Além dessas cidades, aposentados também viajaram para Fortaleza (CE), Salvador (BA), João Pessoa (PB), Maceió (AL), Belo Horizonte (MG) e Natal (RN).
Concentração regional
A maior parte das reservas se concentrou no Sudeste (43%) e no Nordeste (40%), totalizando 510 trechos diferentes.

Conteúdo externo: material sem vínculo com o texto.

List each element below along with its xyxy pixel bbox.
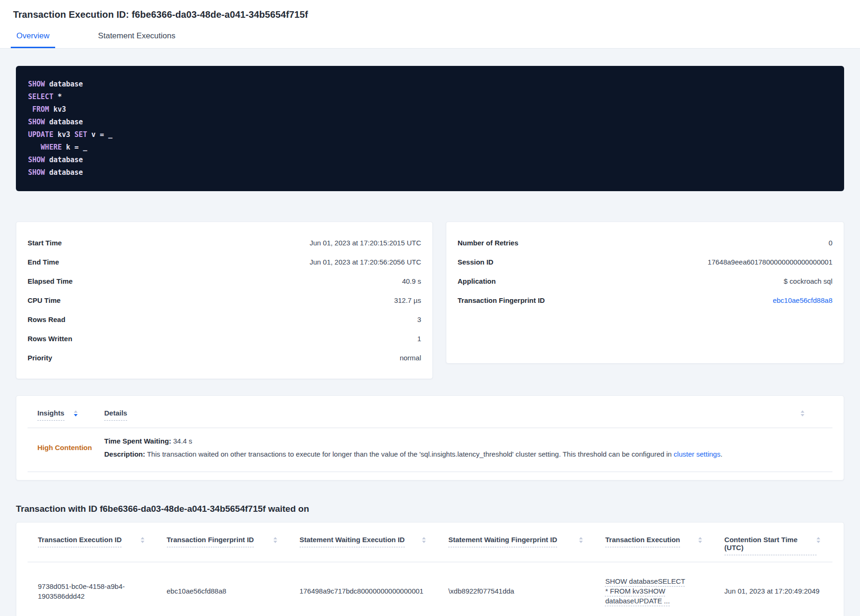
summary-row-elapsed-time: Elapsed Time 40.9 s (28, 272, 421, 291)
row-label: Priority (28, 354, 52, 362)
summary-row-rows-written: Rows Written 1 (28, 329, 421, 348)
sort-icon[interactable] (422, 537, 426, 543)
sort-icon[interactable] (698, 537, 702, 543)
sort-icon[interactable] (579, 537, 583, 543)
insights-header-label[interactable]: Insights (37, 409, 64, 421)
sort-desc-icon (698, 541, 702, 543)
sort-asc-icon (141, 537, 144, 539)
txn-execution-link[interactable]: SHOW databaseSELECT * FROM kv3SHOW datab… (605, 576, 689, 606)
summary-card-session: Number of Retries 0 Session ID 17648a9ee… (446, 222, 844, 364)
row-value: 17648a9eea6017800000000000000001 (708, 258, 832, 266)
row-value: 40.9 s (402, 277, 421, 285)
summary-row-end-time: End Time Jun 01, 2023 at 17:20:56:2056 U… (28, 252, 421, 272)
sort-desc-icon (74, 414, 78, 416)
page-title: Transaction Execution ID: f6be6366-da03-… (13, 9, 847, 20)
row-label: Rows Read (28, 315, 65, 323)
sort-desc-icon (817, 541, 820, 543)
row-label: Number of Retries (458, 239, 518, 247)
sort-desc-icon (801, 414, 804, 416)
waited-on-heading: Transaction with ID f6be6366-da03-48de-a… (16, 504, 844, 514)
summary-row-retries: Number of Retries 0 (458, 233, 832, 252)
row-value: 1 (417, 335, 421, 343)
row-value: 0 (829, 239, 832, 247)
sql-line: SELECT * (28, 91, 832, 103)
insight-type-badge: High Contention (28, 444, 104, 451)
transaction-fingerprint-link[interactable]: ebc10ae56cfd88a8 (773, 296, 832, 304)
row-label: CPU Time (28, 296, 61, 304)
sql-line: SHOW database (28, 116, 832, 129)
row-value: $ cockroach sql (784, 277, 832, 285)
waited-on-table-header: Transaction Execution ID Transaction Fin… (28, 532, 832, 562)
insight-description: Description: This transaction waited on … (104, 450, 832, 458)
page-header: Transaction Execution ID: f6be6366-da03-… (0, 0, 860, 49)
sort-icon[interactable] (801, 410, 804, 416)
column-header-label[interactable]: Statement Waiting Fingerprint ID (448, 536, 557, 547)
column-header-label[interactable]: Contention Start Time (UTC) (724, 536, 817, 555)
sql-line: FROM kv3 (28, 103, 832, 116)
sort-asc-icon (74, 410, 78, 413)
column-header-label[interactable]: Transaction Execution (605, 536, 680, 547)
stmt-waiting-fingerprint-id-cell: \xdb8922f077541dda (448, 586, 514, 596)
sort-asc-icon (579, 537, 583, 539)
cluster-settings-link[interactable]: cluster settings (674, 450, 720, 458)
row-label: Start Time (28, 239, 62, 247)
row-value: 3 (417, 315, 421, 323)
summary-row-priority: Priority normal (28, 348, 421, 367)
row-value: Jun 01, 2023 at 17:20:15:2015 UTC (309, 239, 421, 247)
insight-row: High Contention Time Spent Waiting: 34.4… (28, 428, 832, 472)
column-header-txn-exec-id: Transaction Execution ID (28, 536, 157, 547)
insights-column-header: Insights (28, 409, 104, 421)
summary-row-session-id: Session ID 17648a9eea6017800000000000000… (458, 252, 832, 272)
sort-asc-icon (817, 537, 820, 539)
sort-desc-icon (141, 541, 144, 543)
details-column-header: Details (104, 409, 801, 417)
sort-icon[interactable] (273, 537, 277, 543)
sort-asc-icon (698, 537, 702, 539)
sort-icon[interactable] (817, 537, 820, 543)
waited-on-table: Transaction Execution ID Transaction Fin… (16, 522, 844, 616)
summary-row-rows-read: Rows Read 3 (28, 310, 421, 329)
column-header-label[interactable]: Transaction Execution ID (38, 536, 122, 547)
sort-asc-icon (422, 537, 426, 539)
details-header-label[interactable]: Details (104, 409, 127, 421)
column-header-contention-start: Contention Start Time (UTC) (714, 536, 832, 555)
sort-desc-icon (579, 541, 583, 543)
summary-card-timing: Start Time Jun 01, 2023 at 17:20:15:2015… (16, 222, 433, 379)
tab-statement-executions[interactable]: Statement Executions (93, 31, 181, 48)
row-label: Transaction Fingerprint ID (458, 296, 545, 304)
insight-details: Time Spent Waiting: 34.4 s Description: … (104, 437, 832, 458)
sort-icon[interactable] (74, 410, 78, 416)
insights-card: Insights Details High Contention Time Sp… (16, 395, 844, 480)
sort-icon[interactable] (141, 537, 144, 543)
column-header-label[interactable]: Statement Waiting Execution ID (300, 536, 405, 547)
row-label: Rows Written (28, 335, 72, 343)
sql-line: SHOW database (28, 154, 832, 166)
sql-line: UPDATE kv3 SET v = _ (28, 129, 832, 141)
tab-overview[interactable]: Overview (11, 31, 55, 48)
page-content: SHOW database SELECT * FROM kv3 SHOW dat… (0, 66, 860, 616)
column-header-label[interactable]: Transaction Fingerprint ID (167, 536, 254, 547)
tab-bar: Overview Statement Executions (11, 31, 847, 48)
column-header-txn-fingerprint-id: Transaction Fingerprint ID (157, 536, 289, 547)
row-label: Elapsed Time (28, 277, 72, 285)
summary-row-txn-fingerprint: Transaction Fingerprint ID ebc10ae56cfd8… (458, 291, 832, 310)
column-header-stmt-waiting-exec-id: Statement Waiting Execution ID (289, 536, 438, 547)
txn-fingerprint-id-cell: ebc10ae56cfd88a8 (167, 586, 227, 596)
sql-line: SHOW database (28, 166, 832, 179)
summary-row-cpu-time: CPU Time 312.7 µs (28, 291, 421, 310)
summary-row-application: Application $ cockroach sql (458, 272, 832, 291)
stmt-waiting-exec-id-cell: 176498a9c717bdc80000000000000001 (300, 586, 423, 596)
waited-on-table-row: 9738d051-bc0e-4158-a9b4-1903586ddd42 ebc… (28, 562, 832, 616)
row-value: 312.7 µs (394, 296, 421, 304)
sort-asc-icon (273, 537, 277, 539)
column-header-stmt-waiting-fingerprint-id: Statement Waiting Fingerprint ID (438, 536, 595, 547)
sql-line: SHOW database (28, 78, 832, 91)
insights-table-header: Insights Details (28, 400, 832, 428)
summary-cards-row: Start Time Jun 01, 2023 at 17:20:15:2015… (16, 222, 844, 379)
row-label: End Time (28, 258, 59, 266)
row-value: normal (400, 354, 421, 362)
sql-statements-box: SHOW database SELECT * FROM kv3 SHOW dat… (16, 66, 844, 191)
row-value: Jun 01, 2023 at 17:20:56:2056 UTC (309, 258, 421, 266)
txn-exec-id-cell: 9738d051-bc0e-4158-a9b4-1903586ddd42 (38, 581, 136, 601)
sort-asc-icon (801, 410, 804, 413)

Apesar da variedade, o volume geral de viagens ficou muito abaixo do esperado.
Motivos da baixa adesão
Especialistas apontam falhas na divulgação, dificuldade de acesso à compra digital e o público-alvo restrito como fatores que prejudicaram o alcance do programa. Outro ponto é que nem todas as rotas têm assentos disponíveis a preços reduzidos, frustrando potenciais interessados.
Governo busca soluções
Diante da baixa procura, o governo estuda medidas para tentar reverter o quadro, como ampliar o público elegível, melhorar a divulgação e negociar mais assentos promocionais com as companhias aéreas.
Lançado como um marco para inclusão social no transporte aéreo, o Voa Brasil fechou o primeiro ano sem atingir as expectativas, deixando em aberto o debate sobre como tornar o programa realmente efetivo.